С детства увлекался сказками и сказочными фильмами, много читал и фантазировал на темы волшебных сказок. Больше всего любил кельтские сказки и сказки балканских народов. Профессионально музыкой начал заниматься поздно: в 20 лет поступил в музыкальный колледж по классу виолончель. Параллельно осваивал гитару, мандолину, флейту и всевозможные дудочки.
В 1998 году основал группу *Ann’ Sannat* (в переводе с эльфийского языка Д.Р.Р. Толкиена означает “сказки, отображенные в песнях”), которая исполняла ирландскую, балканскую, молдавскую народную музыку в собственных оригинальных аранжировках, а также авторские композиции.
Позже в 2002 году Эдуард увлекся кельтской арфой. Он влюбился в этот инструмент. А через пять лет Alizbar выпускает первый свой сольный альбом под названием *Metamorphoses Of Ann*’, посвященный арфе и волшебным сказкам. На диск вошли композиции собственного сочинения. Вдохновением для их создания стали сказочные произведения Толкиена, природа любимого города - Будапешта, стихи друзей и собственные душевные переживания. Это Музыка Души.
Сейчас, если разберусь, как видео добавить - покажу и вы*надеюсь* убедитесь - что это по истине Волшебство!!!!!!!!!!!!!! Но уже почитав, как мужчина пишет о музыке, можно легко понять, что за душа у этого человека!
Очень советую всем посетить Его концерты, в Москве ближайшие 23 декабря. Можно скачать почти все произведения Элизбара в контакте, там и видео ролики есть. У меня мелкий просто балдеет от этой музыки! Завтра мы идем со страшим на арфатерапию! Позже расскажу и об этом.

----------


## kiara



----------


## kiara



----------


## yakudza

Оксане бесконечные благодарности за аннонсирование этого события! Иначе я бы не узнала и не попала на эту сказку))))

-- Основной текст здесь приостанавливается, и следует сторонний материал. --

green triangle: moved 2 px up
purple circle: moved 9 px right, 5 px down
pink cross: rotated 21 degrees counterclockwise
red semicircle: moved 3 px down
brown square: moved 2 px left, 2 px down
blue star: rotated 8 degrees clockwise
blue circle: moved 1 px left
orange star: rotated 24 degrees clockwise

_но, странное дело, каждый звук напоминает о боли, то ли моей, то ли всеобщей._
во время звучания первой композиции на концерте, у меня вдруг потекли слезы. не знаю, то ли состояние на тот момент было такое, то ли "всеобщая боль" во мне откликнулась.
Но потом оказалось, что это очистительные слезки были. потом я была полностью открыта и погружена в волшебство музыки)))
Мне неверояно понравилось!!!

----------


## kiara

Катерин, я рада, что тебе понравилось!!!
Интересно - малышик ощущал вибрации арфы?
А мы бил на классе арфотерапии - вот это было действооооо!!!! Это непередаваемо, общались с Элизбаром, много поговорили - Он такой необыкновенный Человек. На арфе поиграли, мой старший сын поиграл)..Кстати - скоро будет Его концерт в Филармонии у нас. Непременно сообщу! Девочки - это очень позитивная Музыка, такое нужно слышать!

----------


## yakudza

в филармонии будет не то, имхо. Но, наверное, тоже весьма и весьма здорово. Только мне, неверное, прийдется занимать одно из мест в первых рядах. Судя по всему, я визуал, и мне нужно именно видеть как рождаются звуки музыки)))
купила их диск, поставила на фон под общение с Викой - не покатило. Наверное услышу только в тишине, в наушниках, ни на что не отвлекаясь...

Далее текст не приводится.